Step 1: Get a Mapbox token

  1. Go to account.mapbox.com and create an account if you don't have one.
  2. Click Create a token.
  3. Name: sci-map-public (anything — this name only appears in your dashboard).
  4. Public scopes: check ONLY these three. Uncheck everything else.
    • styles:read
    • styles:tiles
    • fonts:read
  5. Secret scopes: leave everything unchecked.
  6. URL restrictions: add the URLs your deploy will be served from. Examples:
    • http://localhost:4000 (for local dev)
    • http://127.0.0.1:4000 (some browsers prefer this form)
    • https://your-deploy-domain.example.com (your canonical deploy)
    • Any other site that will embed this as a script tag, not an iframe. (Iframed deploys only need the iframe URL allowlisted, not the parent page's URL.)
  7. Click Create token.
  8. Copy the pk.... string. Paste it into js/config.js:
    MAPBOX_TOKEN: "pk.YOURTOKENHERE",

The token is committed to git and shipped to every visiting browser. That is OK because (a) the scopes are read-only and (b) the URL restrictions mean anyone who copies it can't use it from a domain you don't control.

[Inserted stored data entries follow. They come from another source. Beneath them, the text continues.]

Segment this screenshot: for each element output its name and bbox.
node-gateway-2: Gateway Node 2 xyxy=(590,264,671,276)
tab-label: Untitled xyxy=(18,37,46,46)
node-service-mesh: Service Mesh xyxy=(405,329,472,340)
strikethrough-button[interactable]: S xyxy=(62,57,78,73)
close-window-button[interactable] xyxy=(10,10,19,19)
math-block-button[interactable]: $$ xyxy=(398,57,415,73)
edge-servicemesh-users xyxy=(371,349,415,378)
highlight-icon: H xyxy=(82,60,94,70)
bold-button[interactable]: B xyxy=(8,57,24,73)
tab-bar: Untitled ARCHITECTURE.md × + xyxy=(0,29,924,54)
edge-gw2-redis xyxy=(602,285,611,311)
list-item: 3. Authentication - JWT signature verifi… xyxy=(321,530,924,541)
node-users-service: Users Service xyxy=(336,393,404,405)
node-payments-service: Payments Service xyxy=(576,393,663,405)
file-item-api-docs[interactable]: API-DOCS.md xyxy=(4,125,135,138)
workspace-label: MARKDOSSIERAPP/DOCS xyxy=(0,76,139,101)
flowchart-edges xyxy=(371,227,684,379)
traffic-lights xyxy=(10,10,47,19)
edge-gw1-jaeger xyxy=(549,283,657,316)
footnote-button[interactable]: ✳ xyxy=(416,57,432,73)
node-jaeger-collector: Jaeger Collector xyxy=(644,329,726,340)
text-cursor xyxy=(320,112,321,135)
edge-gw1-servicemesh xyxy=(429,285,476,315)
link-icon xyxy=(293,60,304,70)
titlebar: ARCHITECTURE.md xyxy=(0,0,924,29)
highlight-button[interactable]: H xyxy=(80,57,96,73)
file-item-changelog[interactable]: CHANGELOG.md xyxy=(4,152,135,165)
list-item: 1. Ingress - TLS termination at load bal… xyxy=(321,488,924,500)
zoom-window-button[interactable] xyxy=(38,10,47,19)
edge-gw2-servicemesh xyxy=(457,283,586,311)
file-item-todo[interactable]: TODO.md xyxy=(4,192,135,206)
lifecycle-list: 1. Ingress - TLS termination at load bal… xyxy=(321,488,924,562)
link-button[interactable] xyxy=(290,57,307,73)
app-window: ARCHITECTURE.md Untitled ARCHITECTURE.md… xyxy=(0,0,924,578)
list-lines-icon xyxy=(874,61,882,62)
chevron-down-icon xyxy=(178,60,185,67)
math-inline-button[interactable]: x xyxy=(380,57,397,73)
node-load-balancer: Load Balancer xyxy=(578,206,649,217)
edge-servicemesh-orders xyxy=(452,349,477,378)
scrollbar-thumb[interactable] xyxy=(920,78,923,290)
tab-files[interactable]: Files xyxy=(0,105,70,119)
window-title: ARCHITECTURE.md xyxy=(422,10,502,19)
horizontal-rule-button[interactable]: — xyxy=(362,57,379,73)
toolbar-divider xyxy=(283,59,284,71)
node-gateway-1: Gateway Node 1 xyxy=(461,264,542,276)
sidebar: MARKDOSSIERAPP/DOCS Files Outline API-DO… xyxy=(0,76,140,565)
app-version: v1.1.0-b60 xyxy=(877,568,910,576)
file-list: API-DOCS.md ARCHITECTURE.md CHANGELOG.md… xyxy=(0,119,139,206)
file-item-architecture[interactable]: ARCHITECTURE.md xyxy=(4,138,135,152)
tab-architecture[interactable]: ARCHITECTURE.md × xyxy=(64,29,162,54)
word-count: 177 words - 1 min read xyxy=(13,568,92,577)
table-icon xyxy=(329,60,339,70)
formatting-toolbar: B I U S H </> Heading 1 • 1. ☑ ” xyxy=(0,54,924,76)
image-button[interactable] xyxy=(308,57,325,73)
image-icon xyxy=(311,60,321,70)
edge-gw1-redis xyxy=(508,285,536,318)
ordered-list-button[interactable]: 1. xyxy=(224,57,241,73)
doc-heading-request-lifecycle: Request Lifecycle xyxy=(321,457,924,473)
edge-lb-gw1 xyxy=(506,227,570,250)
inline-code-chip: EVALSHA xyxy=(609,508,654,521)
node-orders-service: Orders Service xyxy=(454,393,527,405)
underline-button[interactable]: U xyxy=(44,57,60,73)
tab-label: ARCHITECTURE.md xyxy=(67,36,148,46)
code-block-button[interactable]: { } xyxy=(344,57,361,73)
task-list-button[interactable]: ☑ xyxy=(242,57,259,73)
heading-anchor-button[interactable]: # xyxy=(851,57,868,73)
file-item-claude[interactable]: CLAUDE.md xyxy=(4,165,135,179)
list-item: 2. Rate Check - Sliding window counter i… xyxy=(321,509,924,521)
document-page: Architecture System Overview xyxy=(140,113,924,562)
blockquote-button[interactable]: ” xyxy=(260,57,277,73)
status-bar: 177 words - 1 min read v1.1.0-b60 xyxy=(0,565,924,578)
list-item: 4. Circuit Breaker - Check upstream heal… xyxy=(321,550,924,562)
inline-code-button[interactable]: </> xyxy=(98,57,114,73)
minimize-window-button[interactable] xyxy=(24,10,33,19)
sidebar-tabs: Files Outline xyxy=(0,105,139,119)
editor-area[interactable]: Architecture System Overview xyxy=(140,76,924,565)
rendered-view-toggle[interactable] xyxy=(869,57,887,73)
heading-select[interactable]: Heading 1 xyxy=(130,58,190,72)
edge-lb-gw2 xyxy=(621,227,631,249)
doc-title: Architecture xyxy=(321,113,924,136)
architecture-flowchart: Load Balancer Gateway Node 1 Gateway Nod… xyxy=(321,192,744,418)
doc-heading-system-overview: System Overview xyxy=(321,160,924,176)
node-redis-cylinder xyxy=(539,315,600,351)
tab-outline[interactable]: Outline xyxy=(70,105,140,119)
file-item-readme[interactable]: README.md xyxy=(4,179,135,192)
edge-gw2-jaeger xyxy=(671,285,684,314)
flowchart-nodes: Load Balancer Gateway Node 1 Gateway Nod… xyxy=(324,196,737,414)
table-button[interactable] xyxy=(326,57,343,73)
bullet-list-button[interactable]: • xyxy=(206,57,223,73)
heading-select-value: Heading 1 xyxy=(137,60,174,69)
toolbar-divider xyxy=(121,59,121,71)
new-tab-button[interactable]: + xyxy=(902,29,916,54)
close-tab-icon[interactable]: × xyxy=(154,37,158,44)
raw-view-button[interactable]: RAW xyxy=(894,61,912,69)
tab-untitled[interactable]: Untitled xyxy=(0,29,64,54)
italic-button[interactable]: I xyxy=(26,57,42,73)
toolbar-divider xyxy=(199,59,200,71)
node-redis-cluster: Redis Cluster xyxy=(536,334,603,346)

Step 2: Set up a Cloudflare R2 bucket

  1. Sign in at dash.cloudflare.com. If you don't have an account, create one (no card needed).
  2. In the left nav, click R2. If this is your first time, click Enable R2 and follow the prompts (it'll ask for a payment method to verify your identity but won't charge anything under the 10 GB / 10M ops/month free tier).
  3. Click Create bucket.
    • Name: sci-data (or anything; remember it).
    • Location: leave on Automatic.
  4. Open the bucket → Settings tab.
  5. Under Public access, click Allow access → confirm. This exposes the bucket at a URL like https://pub-XXXXXXXXXXXX.r2.dev/. Copy that URL.
  6. Paste the URL into js/config.js:
    R2_BASE: "https://pub-XXXXXXXXXXXX.r2.dev",

Step 2a: Configure CORS

R2's CORS allowlist gates browser fetches from JavaScript. Without CORS, the page can fetch the boundary file and meta but per-click region fetches will be blocked.

  1. In the bucket Settings → CORS Policy, click Add CORS policy.

  2. Paste this (edit the AllowedOrigins list to your own domains):

    [
      {
        "AllowedOrigins": [
          "http://localhost:4000",
          "http://127.0.0.1:4000",
          "https://your-deploy-domain.example.com"
        ],
        "AllowedMethods": ["GET", "HEAD"],
        "AllowedHeaders": ["*"],
        "ExposeHeaders": ["ETag", "Content-Length"],
        "MaxAgeSeconds": 3600
      }
    ]
  3. Save.

Step 2b: Create an R2 API token for uploads

  1. In the R2 dashboard → Manage R2 API Tokens (top right).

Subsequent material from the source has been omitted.